Ce qu'il faut retenir
- 163 drones lancés par la Russie dans la nuit de mardi à mercredi contre l’Ukraine, selon l’armée de l’air ukrainienne.
- 150 drones neutralisés par les défenses ukrainiennes, principalement dans le nord, le sud et l’est du pays.
- Une cinquantaine d’États ont dénoncé mardi à l’ONU les « menaces » de Moscou envers les diplomates à Kiev.
- L’attaque s’inscrit dans un contexte de tensions persistantes entre la Russie et l’Ukraine, malgré les négociations en cours.
- Les régions ciblées concentrent des infrastructures stratégiques et des zones habitées.
Une frappe nocturne d’ampleur inédite
L’attaque, menée dans la nuit, marque l’une des plus importantes opérations de drones russes depuis le début de l’invasion à grande échelle de l’Ukraine en février 2022. Selon les premières estimations, les drones visaient des infrastructures civiles et militaires, sans que l’on sache encore si des victimes sont à déplorer. Les autorités ukrainiennes ont indiqué que les défenses aériennes avaient réussi à intercepter la majorité des engins, limitant ainsi l’impact des frappes.
Les régions du nord, du sud et de l’est du pays – des zones régulièrement ciblées depuis le début du conflit – ont été particulièrement touchées. « Les systèmes de défense antiaérienne ont fonctionné de manière efficace », a déclaré un porte-parole de l’armée de l’air ukrainienne, sans préciser si des dégâts matériels ou humains avaient été recensés pour l’instant.
Tensions diplomatiques à l’ONU après les menaces russes
Cette attaque survient alors que, mardi, une cinquantaine d’États ont dénoncé à l’Assemblée générale des Nations unies les « menaces » proférées par Moscou envers les diplomates en poste à Kiev. Dans une déclaration commune, ces pays ont exprimé leur inquiétude face à ces pressions, qu’ils jugent contraires aux conventions internationales garantissant la sécurité des représentants étrangers.

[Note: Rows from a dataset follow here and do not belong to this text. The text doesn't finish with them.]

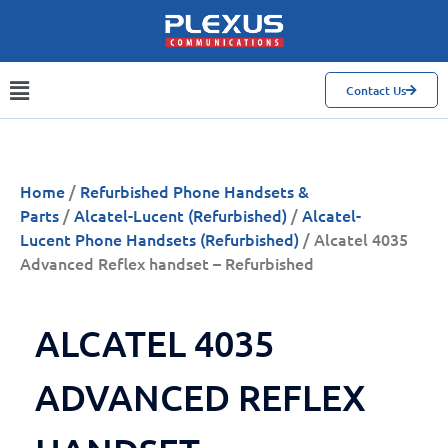
Contact Us
Home
/
Refurbished Phone Handsets &
Parts
/
Alcatel-Lucent (Refurbished)
/
Alcatel-
Lucent Phone Handsets (Refurbished)
/ Alcatel 4035
Advanced Reflex handset – Refurbished
ALCATEL 4035
ADVANCED REFLEX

Les signataires ont rappelé que toute atteinte à l’intégrité physique des diplomates ou à leur liberté de mouvement constituerait une violation grave du droit international. « Ces menaces sont inacceptables et sapent les efforts de paix », a souligné un ambassadeur européen sous couvert d’anonymat. La Russie n’a pas réagi officiellement à cette prise de position.
Contexte et enjeux d’une escalade continue
Depuis le début de l’année, les échanges de frappes entre les deux belligérants se sont intensifiés, malgré les appels répétés à la désescalade lancés par la communauté internationale. Les régions frontalières, comme celle de Kharkiv ou de Donetsk, restent des zones de tensions permanentes, où les combats et les bombardements ne faiblissent pas. Les drones, de plus en plus utilisés par Moscou, permettent à la Russie de cibler des objectifs avec une précision accrue, tout en limitant l’exposition de ses propres forces.
Côté ukrainien, la capacité à intercepter ces engins dépend en grande partie de l’aide militaire occidentale, notamment en systèmes de défense antiaérienne. « Sans ces équipements, l’Ukraine serait en première ligne face à cette menace », a rappelé un analyste de l’Institut pour l’étude de la guerre (ISW) basé à Washington. Les prochaines semaines s’annoncent donc cruciales, alors que les deux camps préparent des offensives potentielles pour l’été.
Cette nouvelle escalade illustre l’impasse dans laquelle se trouve le conflit, plus de deux ans après son déclenchement. Alors que les négociations de paix restent au point mort, la communauté internationale observe avec inquiétude l’évolution de la situation sur le terrain.